II.                Décision faisant l’objet du contrôle

[13]           La SPR a entendu le demandeur le 13 janvier 2016. Aucun nouvel élément de preuve n’a été déposé et aucune demande d’audience n’a été faite. La question dont était saisie la SAR était de savoir s’il existait une possibilité de refuge intérieur (PRI) à Hyderabad, une ville dans la province du Sindh, dans le sud-est du Pakistan. La SPR a conclu qu’il avait une PRI, raison pour laquelle elle a rejeté sa demande à l’origine.

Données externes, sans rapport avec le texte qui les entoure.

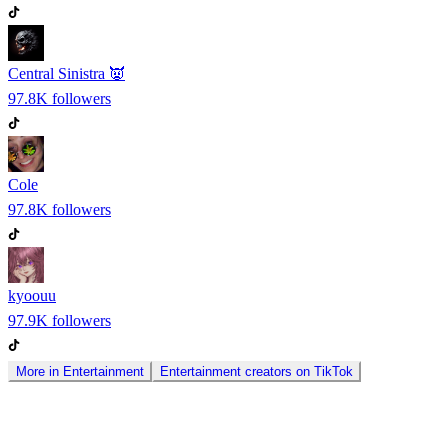
Central Sinistra 👿
97.8K
followers
Cole
97.8K
followers
kyoouu
97.9K
followers
More in
Entertainment
Entertainment
creators on
TikTok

[14]           Appliquant la norme de révision énoncée par la Cour fédérale dans Huruglica c. Canada (Citoyenneté et Immigration), 2014 CF 799, aux paragraphes 54 à 56 [Huruglica (CF)], la SAR a conclu que les conclusions sur la crédibilité tirées par la SPR étaient claires, qu’elle avait donné les motifs relatifs à ses préoccupations sur la crédibilité et qu’elle avait indiqué clairement les allégations qu’elle croyait vraies. Je souligne que la SPR a rejeté la demande du demandeur, citant aussi des préoccupations sur la crédibilité fondées sur le fait que le demandeur a présenté des histoires incohérentes au sujet de ses intentions concernant sa terre – essentiellement, que le demandeur avait déclaré que sa terre n’était pas à vendre et aussi qu’elle l’était à un prix équitable. La SAR est d’accord avec la SPR quand elle dit que les déclarations du demandeur au sujet de son intention de vendre sa terre, comme il a été indiqué dans son formulaire FDA et lors de l’audience, n’étaient pas cohérentes. La SAR est d’accord pour dire que le défaut de la SPR de contester les éléments de preuve au sujet des actions du SSP, de la fuite du demandeur et de la poursuite par le SSP indiquait que ces allégations étaient réputées véridiques. Cependant, elle n’a pas conclu que cela rendait la viabilité d’une PRI déraisonnable.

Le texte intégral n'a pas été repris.